I Remember Bruce
In early January in
New York City, if you look up at the sky at 1100 hours, the sun is already
on the wane as if it were 1400 hours. During this dark season in 2009,
thoughts drift back to 1971 when I began the air cargo beat and the
guys I knew from Qantas Freight.
The first QF Freight sales and marketing
type we knew was Gil Philaba (left).
Gil was from another generation, a genuine
old school gentleman who practiced his craft first from a city office
here in New York, then later from an office building on the Sunrise
Highway near JFK.
I have always loved driving on the Sunrise
Highway, which runs east to west, because in the daytime the sun is
always coming or going.
Gil and I had lunch once in a small restaurant
adjacent to the train stop near his office.
I got the feeling while we ate and exchanged
pleasantries that he couldn’t wait to hop the train and get the
hell out of that neighborhood.
The boss of Qantas Freight in the Americas
during that era was George Stark.
George (pictured second from left in photo
below) was a great nuts and bolts cargo guy.
He
was also a pillar of the O’Hare Air Cargo Association where he
loved to play golf, as I recall.
In 1980 when we showed up in California
to give him our Man of the Year award, he was bemused and somewhat chagrined
that a local labor beef had resulted in security observers posted in
The Sir Francis Drake Hotel on Powell Street with a commanding view
of Qantas House where George worked.
Thinking back to that time, it should
have been apparent to anybody in commercial aviation that someday our
business and art might become a target.
The first time I met Bruce McCaffrey he
was sitting in Gil’s chair in that Sunrise Highway Building.
But Bruce, who I always considered one
cool customer, didn’t stay in New York for long.
Bruce headed to LAX and was the founder
of Qantas Freight in Southern California as the LAX West Imperial Cargo
Center was created in the 1980’s.
It
is worth mentioning that Bruce, in a move of true grace and humanity,
appointed Terry MacDonald, who was the great belly cargo guy from Eastern
Airlines and sat atop EAL Building 9, as the man to take his regional
seat in New York when he flew off to Lotus Land.
Terry, (left with wife, Annette) like
Bruce, might still be there except for a grim accident that claimed
the love of his life, Annette, on that very same Sunrise Highway just
a few miles from the Qantas office after a Christmas party.
The next time I saw Bruce was at LAX in
2005.
He was, of course, older and operating
pretty well despite having suffered a stroke.
Bruce was always proud to deliver on budget
for Qantas Freight.
I remember we exchanged memorabilia and
did a story on Bruce.

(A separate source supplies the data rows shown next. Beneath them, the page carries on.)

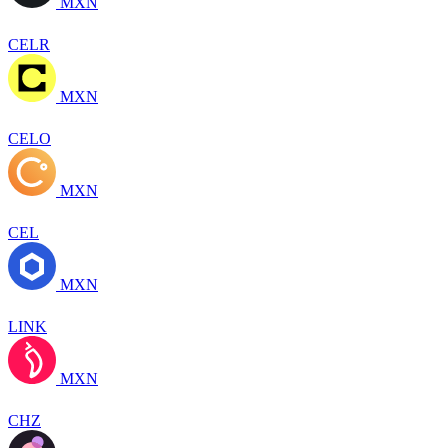
MXN
CELR
MXN
CELO
MXN
CEL
MXN
LINK
MXN
CHZ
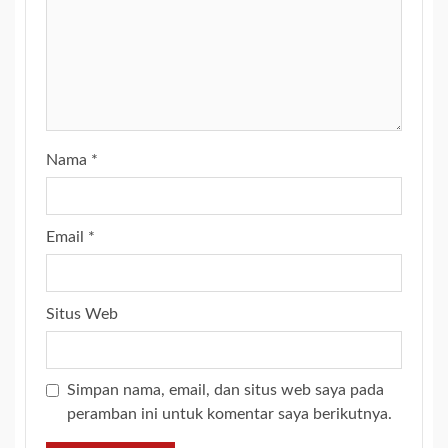
Nama
*
Email
*
Situs Web
Simpan nama, email, dan situs web saya pada
peramban ini untuk komentar saya berikutnya.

We felt lucky to have that opportunity because
at this point he almost never appears in print about anything.
At that time we suggested a trip down
under, but Bruce, who checked everything with the home office, could
not get us a bump up to Business Class and the trip idea fizzled when
I thought of 14 hours with my chin to my knees.
When word came that Bruce McCaffrey, the
straight arrow guy I had known for many years, was in a price fixing
beef with the U.S. DOJ our first reaction was disbelief.
Now about a month after we met in The
Oyster Bar in Grand Central Station and spoke to Bruce McCaffrey for
the third time in twenty-five years, we can only marvel at the spirit
and determination that Bruce, a guy who once lived for air cargo, now
gives to himself.
It’s worth mentioning that once
upon a time Bruce was a Pan Am Clipper Cargo guy, back when those people
of the big blue meatball were breathing more air in the cargo area than
all the other international carriers combined.
Not for nothing, but modern air cargo
as we know it began with people like Bruce.